The other so-called power boards are historical preservation, planning, and design review. I recently attended meetings of the first two and was appalled. The chairman of the historic preservation board cut off the public hearing on Tuesday during the Hotel Bijou discussion, yet he allowed a lobbyist to go on for several minutes. When I stood up and asked to speak, I was denied. My response to the chairman was, “What, you let a lobbyist speak after you cut off the public hearing, but there’s no equal time for a resident?” (Or is it just this particularly dangerous little old grandmother who these boards want to shut up?) An unpleasant pattern seems to be emerging.

It’s time for the mayor and city commissioners (and candidates for these posts) to consider the composition of the city’s power boards and how they are interpreting their roles vis-à-vis the public. For starters, do they accurately represent Miami Beach’s demographics? The hectoring of residents and attempts to abrogate their constitutionally ensured right to freedom of speech has got to stop. It’s disgraceful.

Jo Manning

Miami Beach

 

Car 54, Where Are You? Or Any Police Car for That Matter …

I have the task of calling the Miami Police Department. Too frequently its response is terrible and, on the weekends, even worse. It seems they have an attitude of first trying to intimidate and/or belittle you so as to make you hang up. The best line is “there’s a unit on the way” — a usual no-show.

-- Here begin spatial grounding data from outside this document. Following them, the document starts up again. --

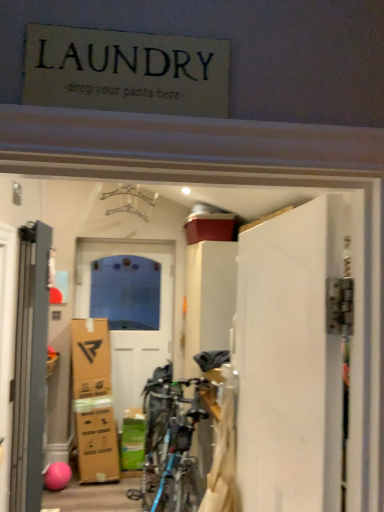 Question: Does white glossy door at center, acting as the 3th door starting from the front, have a larger size compared to gray matte door at left, which ranks as the second door in left-to-right order?

Choices:
 (A) yes
 (B) no

Answer: (A)

Question: Does white glossy door at center, acting as the 3th door starting from the front, have a greater width compared to gray matte door at left, which ranks as the 2th door in front-to-back order?

Choices:
 (A) no
 (B) yes

Answer: (A)

Question: Is white glossy door at center, acting as the 1th door starting from the back, further to the viewer compared to gray matte door at left, which is counted as the second door, starting from the right?

Choices:
 (A) yes
 (B) no

Answer: (A)

Question: From the image's perspective, is white glossy door at center, acting as the 1th door starting from the back, above gray matte door at left, which ranks as the 2th door in front-to-back order?

Choices:
 (A) no
 (B) yes

Answer: (A)

Question: Can you confirm if white glossy door at center, placed as the first door when sorted from left to right, is positioned to the right of gray matte door at left, which is counted as the second door, starting from the right?

Choices:
 (A) no
 (B) yes

Answer: (A)

Question: Can you confirm if white glossy door at center, placed as the first door when sorted from left to right, is thinner than gray matte door at left, which ranks as the second door in left-to-right order?

Choices:
 (A) no
 (B) yes

Answer: (B)

Question: Is gray matte door at left, which is counted as the second door, starting from the right, surrounding white glossy door at center, marked as the 3th door in a right-to-left arrangement?

Choices:
 (A) yes
 (B) no

Answer: (B)

Question: Does gray matte door at left, arranged as the second door when viewed from the back, come in front of white glossy door at center, marked as the 3th door in a right-to-left arrangement?

Choices:
 (A) yes
 (B) no

Answer: (A)

Question: Is gray matte door at left, which ranks as the second door in left-to-right order, shorter than white glossy door at center, marked as the 3th door in a right-to-left arrangement?

Choices:
 (A) no
 (B) yes

Answer: (B)

Question: Considering the relative positions of gray matte door at left, arranged as the second door when viewed from the back, and white glossy door at center, placed as the first door when sorted from left to right, in the image provided, is gray matte door at left, arranged as the second door when viewed from the back, to the right of white glossy door at center, placed as the first door when sorted from left to right, from the viewer's perspective?

Choices:
 (A) no
 (B) yes

Answer: (B)

Question: Is gray matte door at left, which ranks as the 2th door in front-to-back order, thinner than white glossy door at center, placed as the first door when sorted from left to right?

Choices:
 (A) no
 (B) yes

Answer: (A)

Question: Is gray matte door at left, which ranks as the second door in left-to-right order, taller than white glossy door at center, marked as the 3th door in a right-to-left arrangement?

Choices:
 (A) yes
 (B) no

Answer: (B)

Question: Is gray matte door at left, which ranks as the second door in left-to-right order, shorter than white matte door at right, arranged as the 1th door when viewed from the front?

Choices:
 (A) no
 (B) yes

Answer: (A)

Question: Is it the police or the operators? Answer: It is the police department! It is your federal, state, county and city officials that need to look for another no-show job. We need a government that functions on all levels, not Third World minds, ideas and government. Make sure you vote for people and vote them out.

George Link

Miami

 

Hey, Mr. Moneybags: When the Ocean Submerges Florida, Don’t Come Crying to Me

As an avid cyclist and frustrated South Florida transplant, my sense of outrage has once again been stimulated following the Sept. 13 SunPost letter to the editor from Mr. Hershel Goldberg. Mr. Goldberg suggested that local cyclists take their cycling “hobby” out of the Miami area and go to La Provence and Maine like he does. Perhaps we are all not quite as lucky and affluent as Mr. Goldberg or, better still, perhaps he’ll fund trips for us all to join him there!

More importantly, there are some of us who moved to South Florida to actually experience our beautiful outdoors 12 months a year rather than “go to a gym like normal people” as he suggested we do! As an American living near Montreal, Canada, for 20 years, I managed to cycle 5,000 kilometers a year, despite the weather. Yet, here on the beach, I barely manage to cycle 15k a week without encountering danger, frustration and angry motorists. We, as responsible citizens, need to address this issue. Perhaps we could have a public showing of the Sundance documentary, Crude Awakening, and then come together as a community to address the very real future of cycling becoming one of the answers to our environmental problems rather than a problem itself, as Mr. Goldberg perceives it to be. I look forward to a “greener, more cooperative” Miami Beach.